President/Researcher for the Thomas Gardner Society, Inc.. My wife is first cousin of Dr. Frank who wrote the two books. Using Dr. Frank's book, the pedigree from Thomas Gardner and Margaret Friar is (numbers are from the book): (1) Thomas, (6) Samuel, (59) Abel, (79) Abel, (129) Simon Stacy, (188) Jonathan, (345) Benjamin Brown, Joseph Dennett, and Waldo Dennett (grandfather).
All but the last are in the 1907 book (the above numbers are bolded in the table that I typed in one night when I had access to both books; essentially, the 1907 book is about Samuel's line due to constraints of the time).
There are many areas that we want to explore. I have started to collect material related to origins and to other areas. However, one effort was to document the pedigree of Frank Augustine Gardner, MD a little further than he had published: this article contains his Gardner ahnentafel with sources.
Work to now, on Dr. Frank's line, was the paternal side. Of late, I have access to his genealogy (handwritten by the good Dr) on his mother's side: 1907 Chart. We can use that to get his full ahnentafel accomplished. So, we would have a documented example.
See our blog for continuing details.
In my role of supporting Gardner Research, I have completed a score of applications for friends and family (as a form of proof). One task would be to go through these and add profiles and/or update where sources may not have been submitted to WikiTree. Another emphasis has always been to fill in information about collateral families. Too, I have run across a lot of colonials who did not have descendants now. I want to have these people noted (say, Joseph Gardner and Ann Downing - she who got Simon Bradstreet to sign a pre-nup - think of that). Actually, there is no end to the work, it seems. I have been at this nine years now and have collected, in my own database, tens of thousands of data points, some of which ought to be on WikiTree (sourced, of course).

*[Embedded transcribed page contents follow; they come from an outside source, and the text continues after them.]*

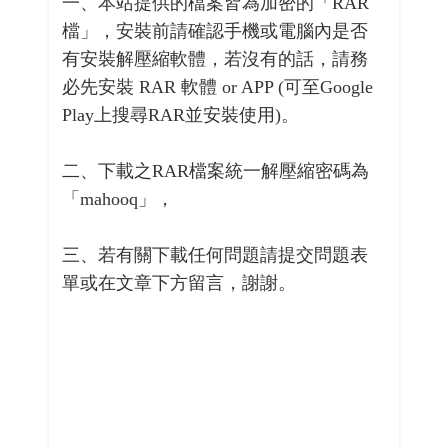
一、本站提供的檔案皆為加密的「RAR
檔」，安裝前請確認手機或電腦內是否
有安裝解壓縮軟體，若沒有的話，請務
必先安裝 RAR 軟體 or APP (可至Google
Play上搜尋RAR並安裝使用)。
二、下載之RAR檔案統一解壓縮密碼為
「mahooq」，
三、若有關下載任何問題請提交問題表
單或在文章下方留言，謝謝。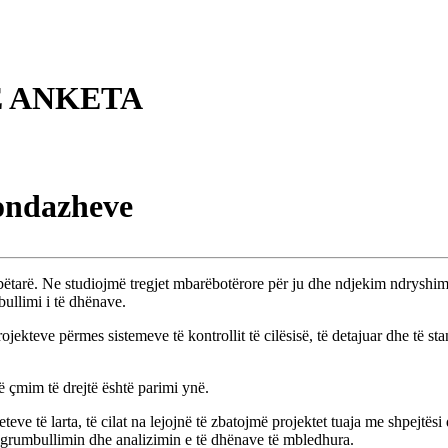
 ANKETA
sondazheve
tarë. Ne studiojmë tregjet mbarëbotërore për ju dhe ndjekim ndryshimet që
bullimi i të dhënave.
teve përmes sistemeve të kontrollit të cilësisë, të detajuar dhe të stan
ë çmim të drejtë është parimi ynë.
e të larta, të cilat na lejojnë të zbatojmë projektet tuaja me shpejtësi 
 grumbullimin dhe analizimin e të dhënave të mbledhura.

In the broader scope, we have the continuing unfolding of the human experience which, of late, has been perturbed greatly by technology. As such, we have to cover areas that seem interminably open, at least, now and then. I use Quora for that and will be tying my work here with what I do there.
My roll-your-own (dealing with process and software) was a bounce back from ancestrydot. WikiTree has been an amazing find, of late. You see, there is content (what? AI will handle that?), and there is handling (which is the real driver?). These two can meet in the middle, but the hats are very much different. So, I will be bringing things over (of course, well formatted).

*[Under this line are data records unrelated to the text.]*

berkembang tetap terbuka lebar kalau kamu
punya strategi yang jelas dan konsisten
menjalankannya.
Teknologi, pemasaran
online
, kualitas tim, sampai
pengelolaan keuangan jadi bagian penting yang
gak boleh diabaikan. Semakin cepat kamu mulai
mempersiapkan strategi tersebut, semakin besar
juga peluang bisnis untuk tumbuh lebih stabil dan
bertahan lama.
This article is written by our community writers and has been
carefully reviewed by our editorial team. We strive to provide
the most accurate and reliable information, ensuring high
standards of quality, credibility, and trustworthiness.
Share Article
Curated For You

The bottom of my Wikipedia page points to FB, Linkedin, and Quora. The Linkedin Profile has a partial resume.
... lots of stuff snipped, for now (essentially, worked in advanced computing and bleeding-edge software ...
Both sides of my tree are arrivals post the U.S. Civil War. Paternally, I come out of the northern area, say that of the Lithuanian-Polish Commonwealth. I have Switlik cousins still in Poland (Warsaw, for one). Maternally, I am out of the western part of Ireland (Roscommon County) where the free people live ;>).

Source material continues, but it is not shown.